• MATERIAL FOR THIS TASK:
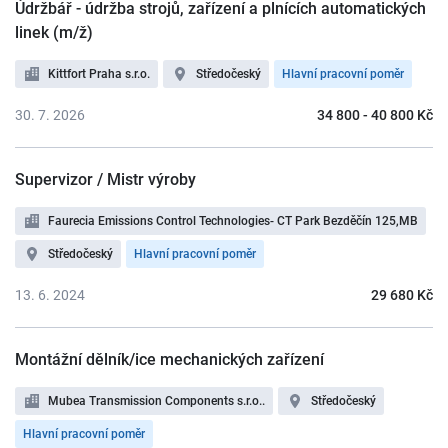
Údržbář - údržba strojů, zařízení a plnících automatických
linek (m/ž)
Kittfort Praha s.r.o.
Středočeský
Hlavní pracovní poměr
30. 7. 2026
34 800 - 40 800 Kč
Supervizor / Mistr výroby
Faurecia Emissions Control Technologies- CT Park Bezděčín 125,MB
Středočeský
Hlavní pracovní poměr
13. 6. 2024
29 680 Kč
Montážní dělník/ice mechanických zařízení
Mubea Transmission Components s.r.o..
Středočeský
Hlavní pracovní poměr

• PROBLEM TO SOLVE:
With the line containing "13. 6. 2024" as the start, transcribe each line through the end of the listing above, exactly and only.

• TASK RESULT:
13. 6. 2024
29 680 Kč
Montážní dělník/ice mechanických zařízení
Mubea Transmission Components s.r.o..
Středočeský
Hlavní pracovní poměr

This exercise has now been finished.